W ramach Filmowych Spotkań z Duchowością organizowanych przez Szkołę Biblijną Archidiecezji Gdańskiej i Wspólnotę Mężczyzn w Drodze odbyła się projekcja filmu "Eter" w reżyserii Krzysztofa Zanussiego, która poprzedzona była rozmową z twórcą tego dzieła.
Wydarzenie zgromadziło w auli Jana Pawła II w Gdańsku-Oliwie ponad 200 osób zainteresowanych twórczością K. Zanussiego. Spotkanie rozpoczęło się modlitwą o życie wieczne dla papieża Franciszka.
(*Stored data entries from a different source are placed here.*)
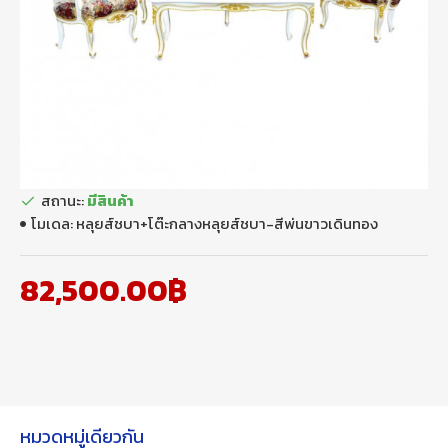
สถานะ:
มีสินค้า
โมเดล:
หลุยส์ชบา+โต๊ะกลางหลุยส์ชบา-สีพ่นขาวเดินทอง
82,500.00฿
หมวดหมู่เดียวกัน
Projekcję filmu „Eter” poprzedziła rozmowa z reżyserem, którą poprowadził Grzegorz Górny.
– Jestem dość zasmucony taką tendencją, którą przez czas mojego życia obserwuję, a która próbuje takiego kompromisu między Ewangelią a wygodą. Coś takiego, co złośliwcy nazywają chrześcijaństwo bez krzyża, czyli chrześcijaństwo bez dramatu. Takie słodkie, lukrowane, zagłaskane. I ono jest nieprawdziwe, ono odchodzi od Ewangelii. Ewangelia jest dramatem i opowiada o naszym życiu jako o dramacie każdego dnia i że w tym dramacie jest zło jako aktywny przeciwnik – mówił profesor sztuk filmowych, wprowadzając do projekcji swojego dzieła.
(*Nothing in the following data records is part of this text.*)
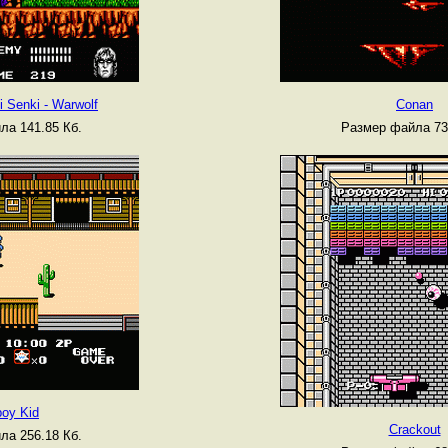
 Senki - Warwolf
Conan
ла 141.85 Кб.
Размер файла 73
oy Kid
Crackout
ла 256.18 Кб.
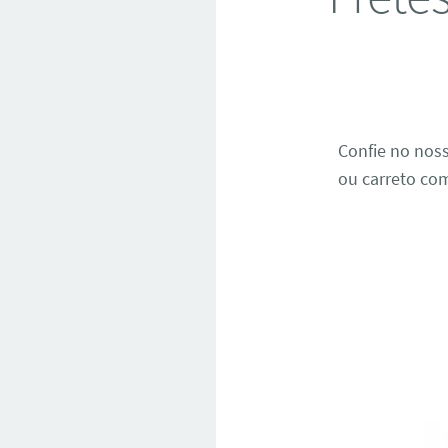
Confie no nos
ou carreto com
– To nie jest tak, jak Augustyn chciał, że zło to tylko brak dobra. To jest chyba więcej. W każdym razie ja tak to odczuwam, że to zło generuje się w świecie i ono jest siłą, która potrafi przeciwstawić się dobru. Ta walka jest czymś dramatycznym. I po to nakręciłem „Eter” – wyjaśniał K. Zanussi. – To jest naprawdę film, który tropi zło jako siłę, która ma swoją dynamikę, a którą my zapraszamy w jakiś sposób, ulegamy jej z własnej nieprzymuszonej woli. Zło jest czymś, co w świecie i w nas samych wyrządza wielkie szkody – dodał reżyser.
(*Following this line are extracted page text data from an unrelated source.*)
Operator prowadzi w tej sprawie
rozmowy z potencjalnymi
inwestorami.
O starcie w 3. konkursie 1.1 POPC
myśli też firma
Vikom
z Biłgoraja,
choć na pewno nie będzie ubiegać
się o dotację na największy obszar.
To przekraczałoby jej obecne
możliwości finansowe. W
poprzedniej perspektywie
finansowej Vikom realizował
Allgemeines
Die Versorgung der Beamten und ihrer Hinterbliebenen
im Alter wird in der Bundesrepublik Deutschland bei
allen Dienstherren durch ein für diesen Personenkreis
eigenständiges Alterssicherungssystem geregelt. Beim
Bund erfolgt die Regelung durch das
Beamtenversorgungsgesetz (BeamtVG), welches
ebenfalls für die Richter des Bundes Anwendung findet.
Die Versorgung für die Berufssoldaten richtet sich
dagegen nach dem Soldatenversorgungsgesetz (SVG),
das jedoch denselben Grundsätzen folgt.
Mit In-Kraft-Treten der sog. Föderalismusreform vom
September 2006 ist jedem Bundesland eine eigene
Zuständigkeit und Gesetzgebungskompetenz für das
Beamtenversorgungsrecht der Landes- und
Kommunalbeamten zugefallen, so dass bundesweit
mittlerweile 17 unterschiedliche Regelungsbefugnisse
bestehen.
Fragment rozmowy z Krzysztofem ZanussimTwórca tłumaczył także strukturę „Eteru”. Zdaje się bowiem, że film ma dwa zakończenia. Po pierwszym z nich pojawia się postać, która ma symbolizować szatana obecnego w przedstawionych już scenach. – To jest to zło, które kryje się za różnymi zdarzeniami. Myśmy te zdarzenia już widzieli. A teraz chcę powiedzieć: „Popatrzcie, kto za tym stał cały czas, a myśmy go nawet nie zauważyli”. Ja tu cytuję zdanie, które powiedział Paweł VI, że największym sukcesem szatana jest to, że ludzie w niego nie wierzą, bo to dopiero pozwala mu działać – powiedział K. Zanussi.
„Eter” to trwająca 117 minut koprodukcja polsko-ukraińsko-litewsko-węgierska z 2018 roku. Akcja dramatu rozgrywa się w początkach XX w., tuż przed wybuchem I wojny światowej, na okupowanych ziemiach polskich znajdujących się na obrzeżach Cesarstwa Rosyjskiego. Pewien doktor, w którego wciela się aktor Jacek Poniedziałek, podaje śmiertelną dawkę eteru kobiecie, którą pragnie uwieść. Oskarżony o próbę morderstwa i gwałtu ucieka. Następnie zatrudnia się w austriacko-węgierskiej twierdzy, gdzie kontynuuje eksperymenty z użyciem eteru, które mają na celu uśmierzać ból, ale też manipulować zachowaniem ludzi.